* What to work on *
Within the records below, repeat each line exactly but keep every picture out of the copy.

[Collected data]

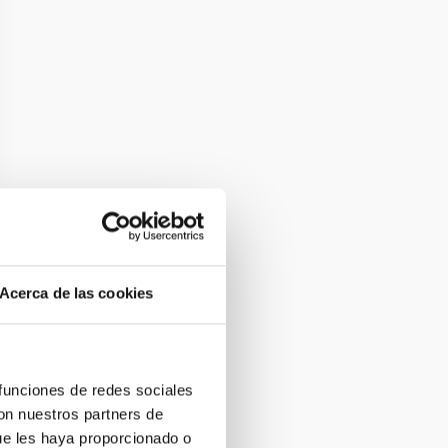
Acerca de las cookies
 funciones de redes sociales
con nuestros partners de
ue les haya proporcionado o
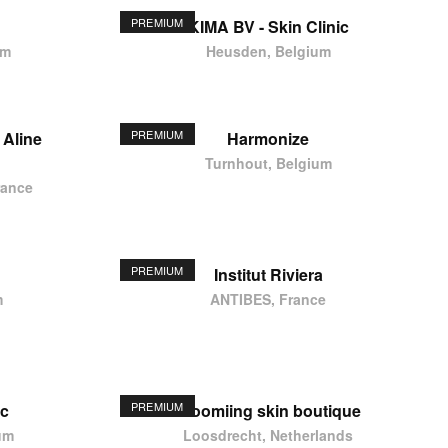
PREMIUM
KIMA BV - Skin Clinic
um
Heusden, Belgium
PREMIUM
 Aline
Harmonize
Turnhout, Belgium
rance
PREMIUM
Institut Riviera
m
ANTIBES, France
PREMIUM
ic
Bloomiing skin boutique
um
Loosdrecht, Netherlands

* Output of the exercise *
Acerca de las cookies
 funciones de redes sociales
con nuestros partners de
ue les haya proporcionado o
PREMIUM
KIMA BV - Skin Clinic
um
Heusden, Belgium
PREMIUM
 Aline
Harmonize
Turnhout, Belgium
rance
PREMIUM
Institut Riviera
m
ANTIBES, France
PREMIUM
ic
Bloomiing skin boutique
um
Loosdrecht, Netherlands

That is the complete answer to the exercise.